Malang – Pagi yang masih berkabut di tanggal 21 Desember menjadi saksi bisu betapa teknologi mampu melipat jarak. Di balik layar gawai, sebuah komunitas literasi terbesar, KBMN (Kelas Belajar Menulis Nusantara), tengah bersiap menggelar hajatan akbar.
Suasana "panas" sudah terasa sejak pukul enam pagi. Kabar keberangkatan saling bersahutan bagaikan orkestra yang sedang melakukan pemanasan. Eka Agisty, dengan semangat membara, melaporkan posisinya dari Bandara H. Asan Sampit, Kalimantan Tengah. Meski terpisah pulau, getaran mesin pesawat yang akan membawanya ke Jawa seolah beresonansi hingga ke peserta yang ada di Malang.

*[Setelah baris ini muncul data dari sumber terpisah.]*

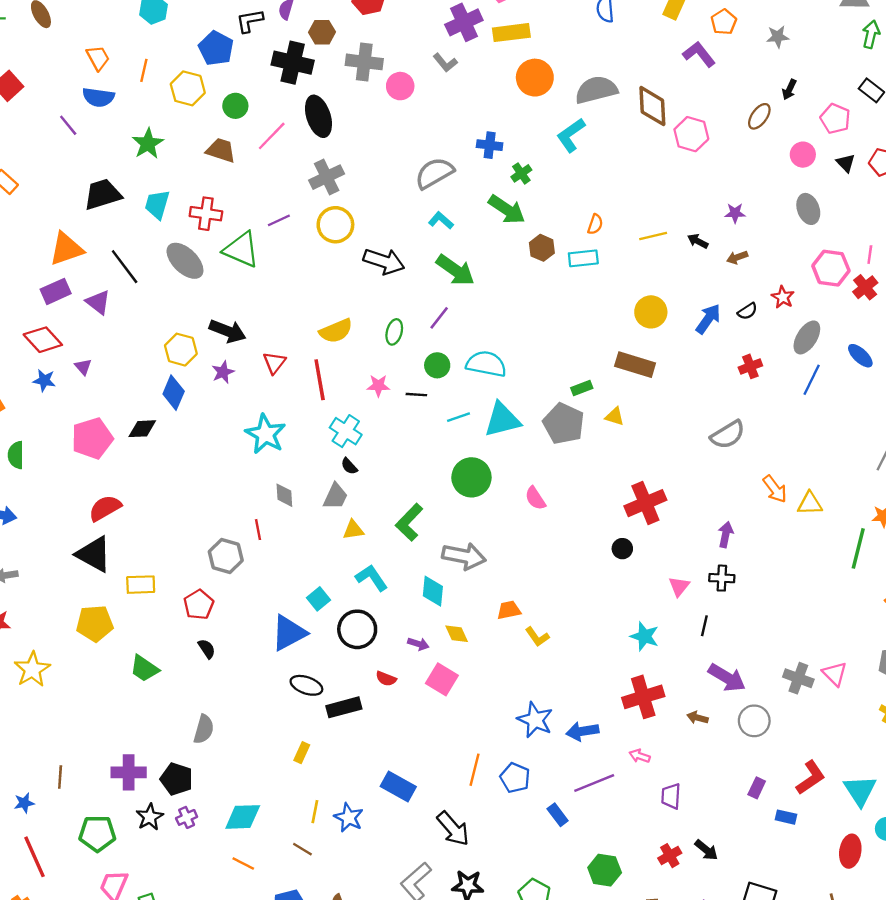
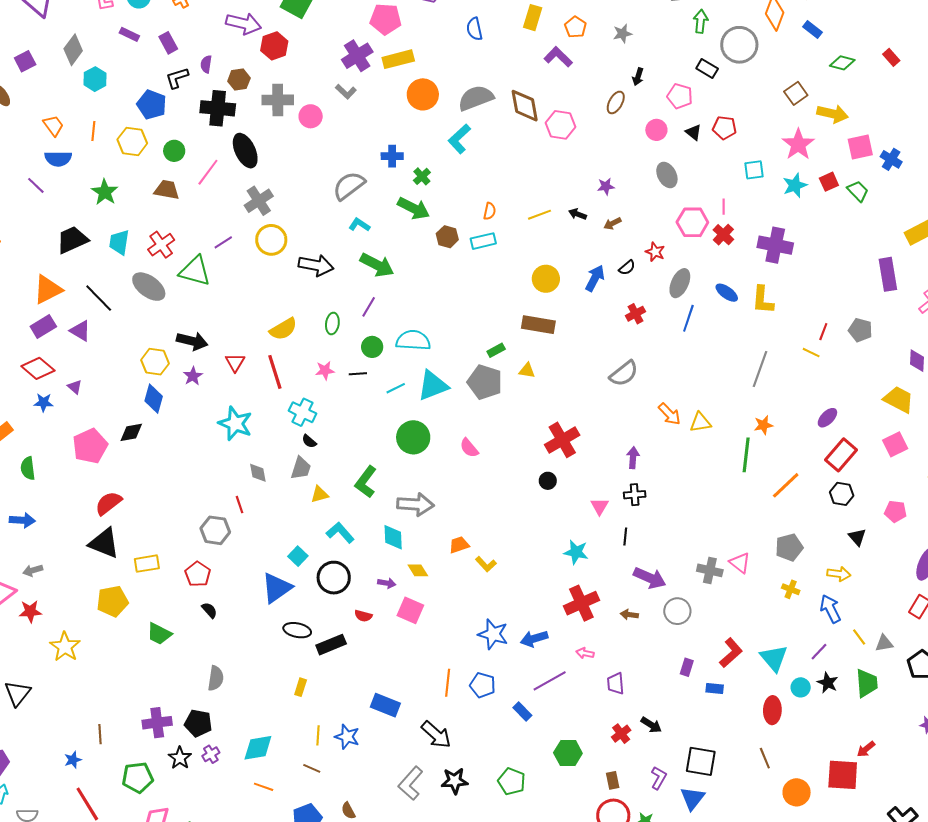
red cross: (206, 214) -> (161, 245), turned -36

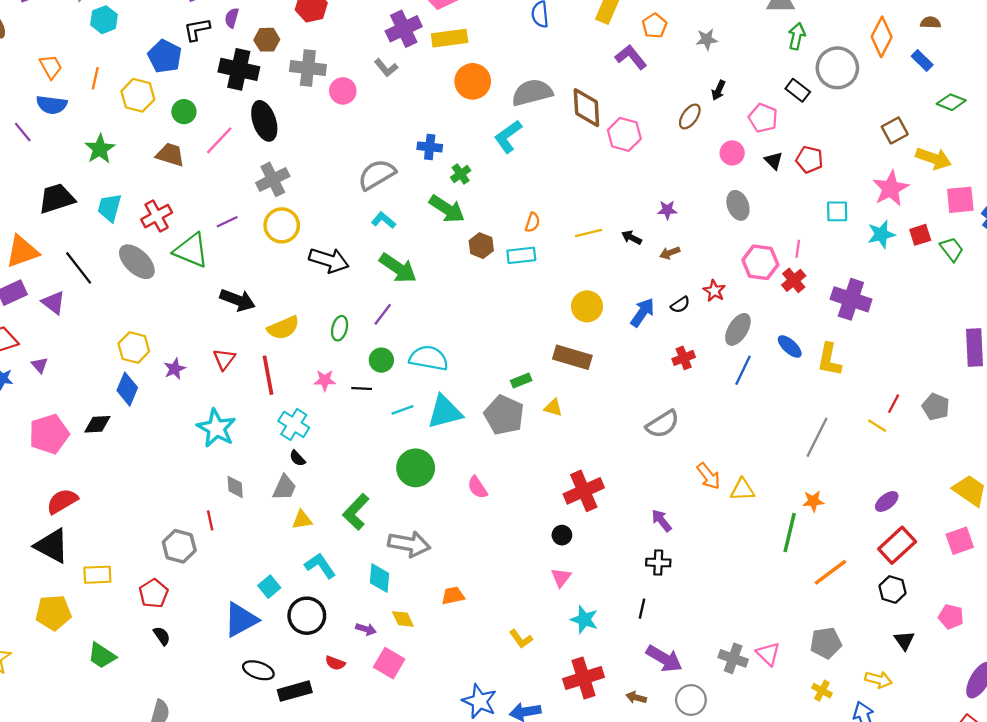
black arrow: (192, 341) -> (238, 300), moved
purple arrow: (633, 458) -> (661, 520), turned -50
pink triangle: (599, 506) -> (561, 577), moved
yellow L-shape: (486, 564) -> (521, 639), moved

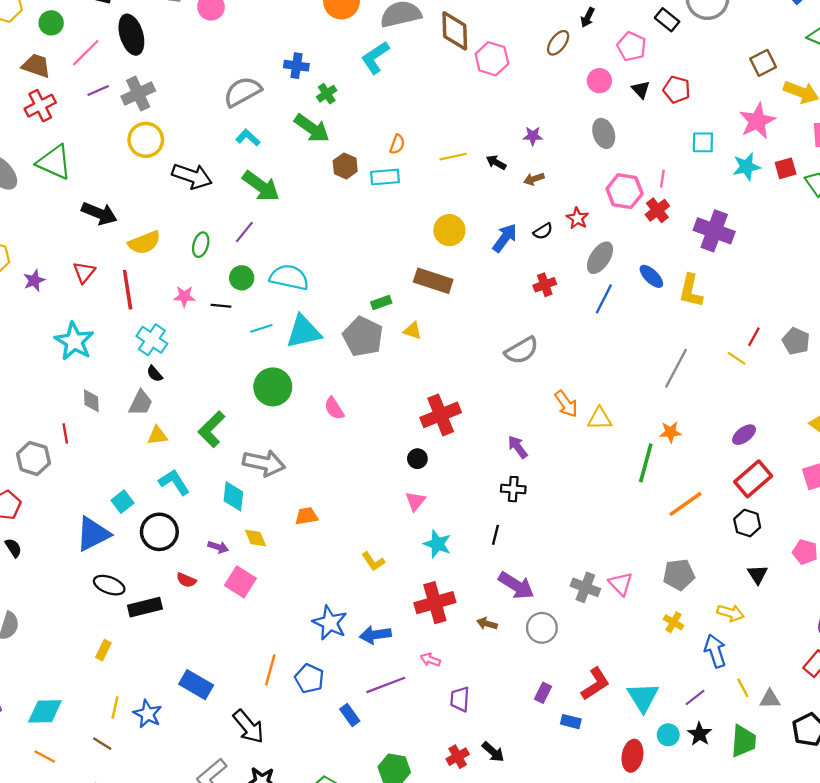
red cross: (157, 216) -> (40, 106), moved
purple line: (227, 222) -> (98, 91), moved

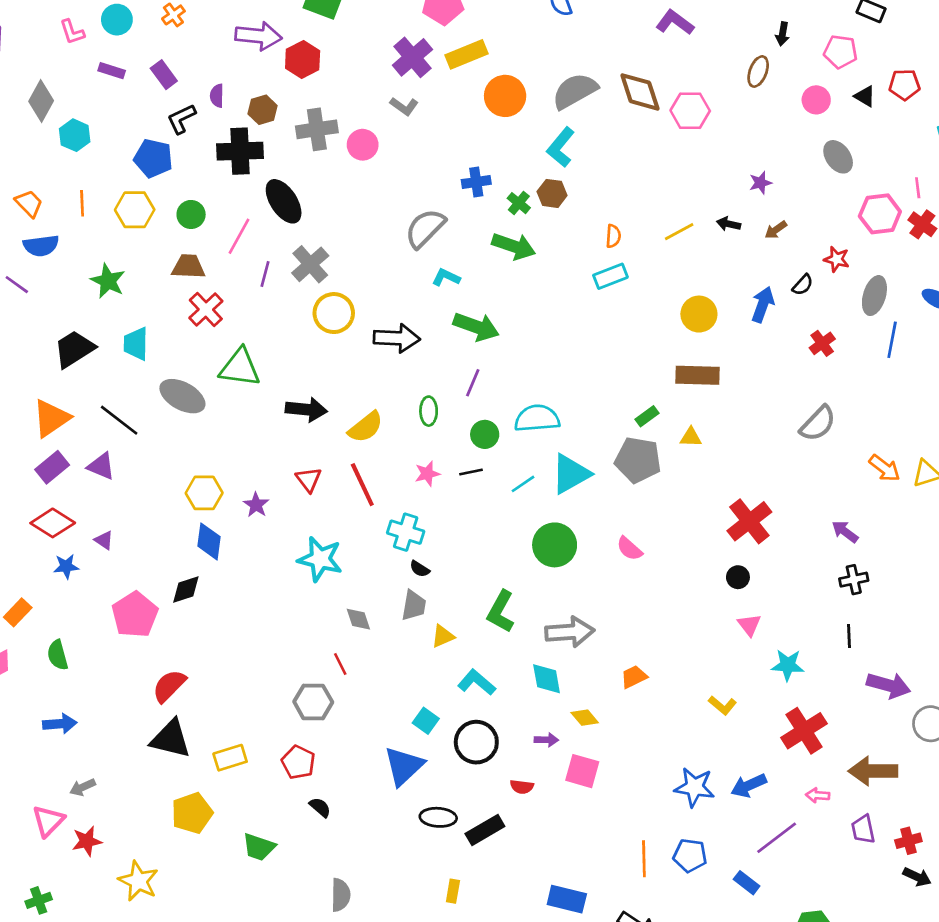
purple line: (98, 91) -> (265, 274), turned -35
brown hexagon: (345, 166) -> (552, 193), moved
brown arrow: (487, 624) -> (873, 771), moved, size x2.0
red cross: (458, 757) -> (908, 841), moved, turned 30

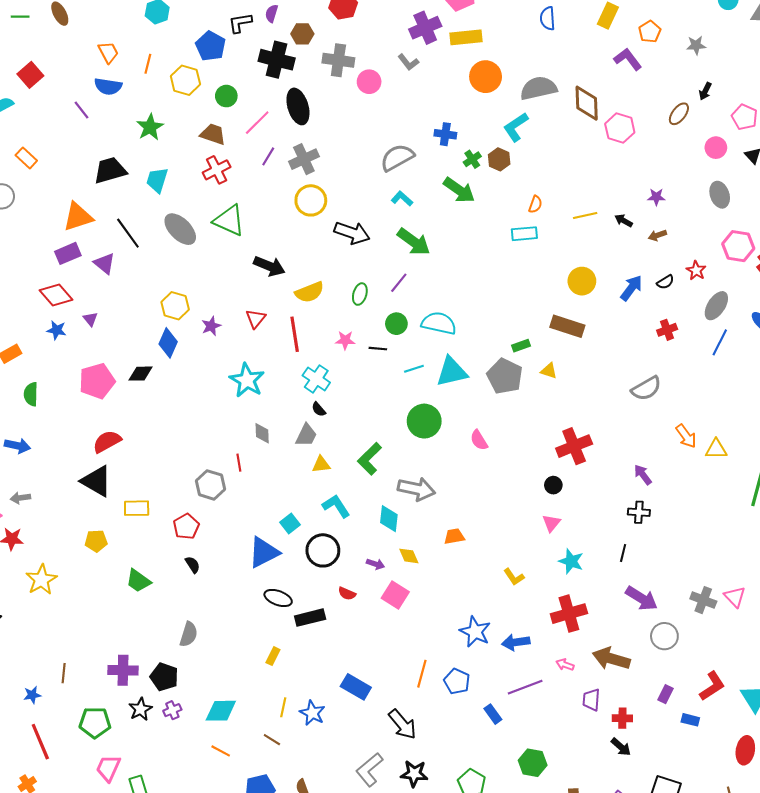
yellow pentagon: (192, 813) -> (96, 541), size x0.7

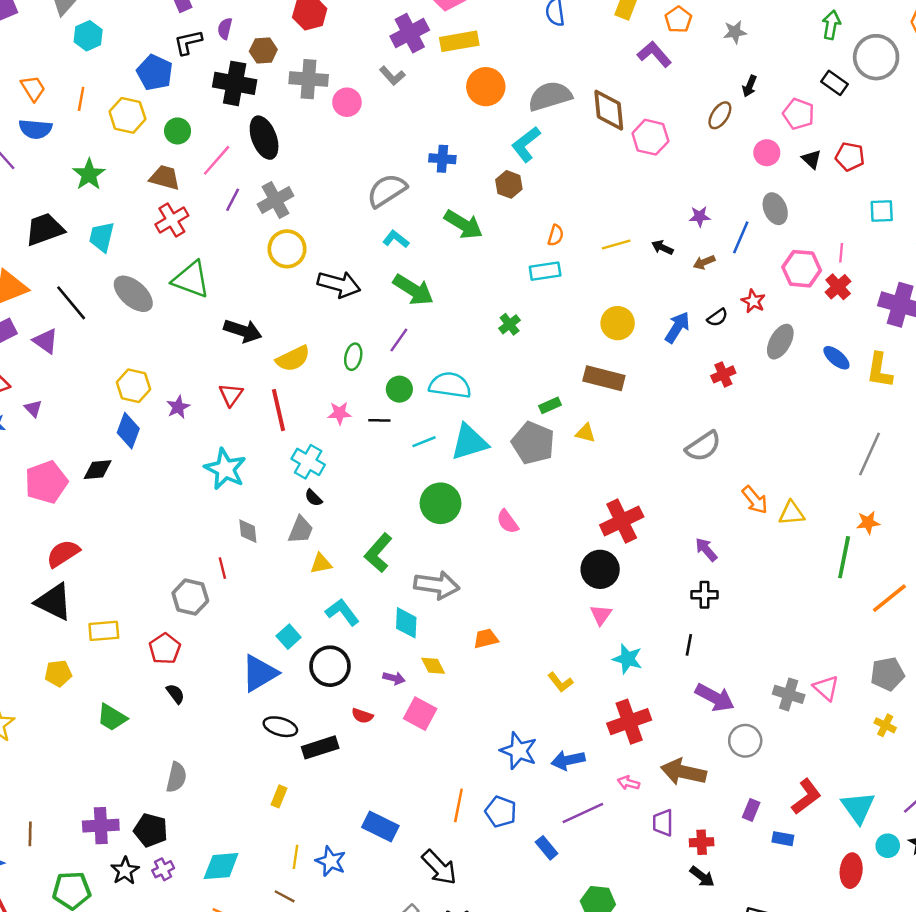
green cross: (472, 159) -> (510, 324), moved
blue line: (720, 342) -> (741, 237), moved
black circle: (553, 485) -> (600, 569), size x1.8

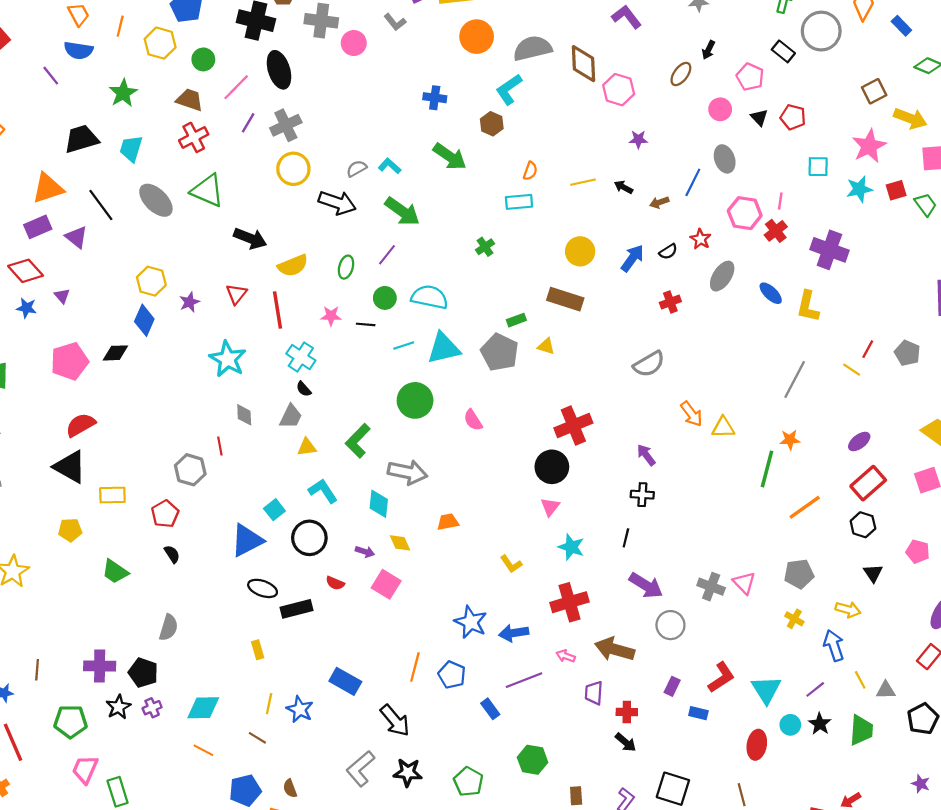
gray semicircle: (387, 190) -> (357, 169), moved, size x0.6
purple star: (700, 217) -> (638, 139), moved
yellow rectangle: (279, 796) -> (258, 650), turned -42

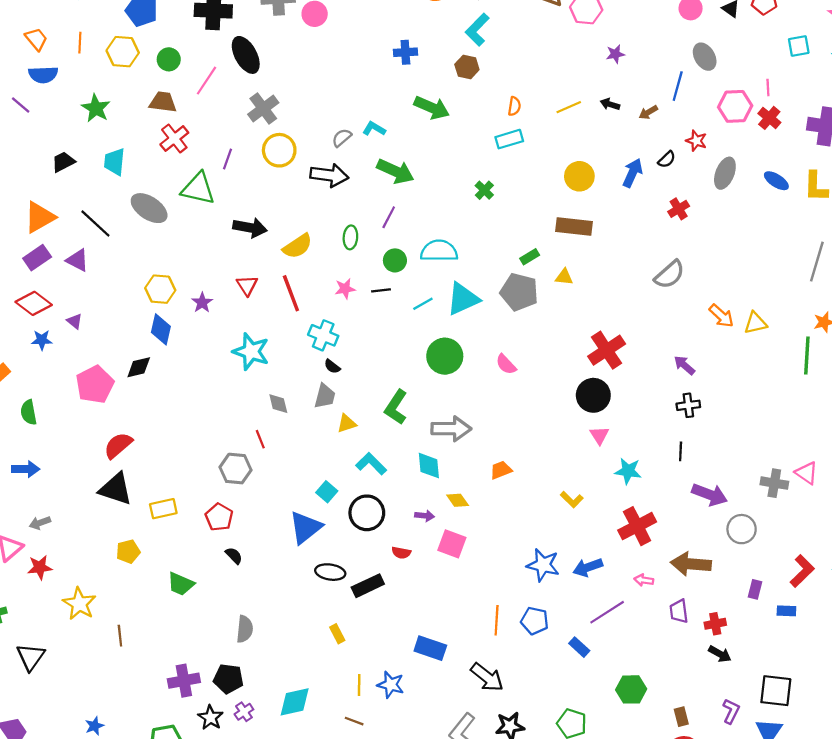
purple line: (248, 123) -> (227, 159), moved
black trapezoid: (81, 139) -> (63, 162), size x0.7
brown line: (37, 670) -> (120, 636), moved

Gedung Bhineka Tunggal Ika telah ditetapkan sebagai titik temu utama. Peserta diingatkan untuk mengenakan batik PGRI pada pembukaan pukul 15.00 WIB. Visualisasi kain batik dengan motif hitam-putih yang khas itu akan memenuhi ruangan seperti lautan pengabdi ilmu. Warna-warni cerah dari layar ponsel yang menampilkan berbagai emoji cinta dan tawa menunjukkan betapa antusiasnya para guru ini bertatap muka.
Tidak hanya soal tulisan, kopdar ini adalah soal rasa. Lia Yuflihah membuka hari dengan pantun jus markisa yang manis-asamnya seolah menari di ujung lidah. Sementara itu, Helwiyah dan Om Jay memastikan agenda berjalan tepat waktu. Di sela-sela persiapan, bayangan akan gurihnya soto ayam yang terletak satu kilometer dari lokasi acara menjadi bumbu penyemangat bagi mereka yang tengah menempuh perjalanan jauh.
Namun, pertemuan fisik tak selalu berpihak pada semua orang. Achienk, salah satu motor penggerak, harus merelakan kerinduannya terpendam karena tugas mulia menjemput anak di pondok pesantren. Rasa sesak di dada karena gagal berfoto bersama mba Ofi dan mba MyDearly terobati dengan janji pertemuan di Banten tahun depan.
Candaan tentang "jangjawokan" terupdate dari Eka Agisty untuk Aam Nurhasanah menambah keriuhan, membuktikan bahwa meski mereka adalah penulis serius, tawa adalah perekat yang paling kuat.
Kini, semua mata tertuju pada jarum jam. Dari Terminal Arjasari hingga lobi hotel di Malang, para penulis sedang menyusun rindu menjadi narasi. Mereka bukan sekadar berkumpul, mereka sedang merajut benang-benang inspirasi menjadi permadani literasi bangsa.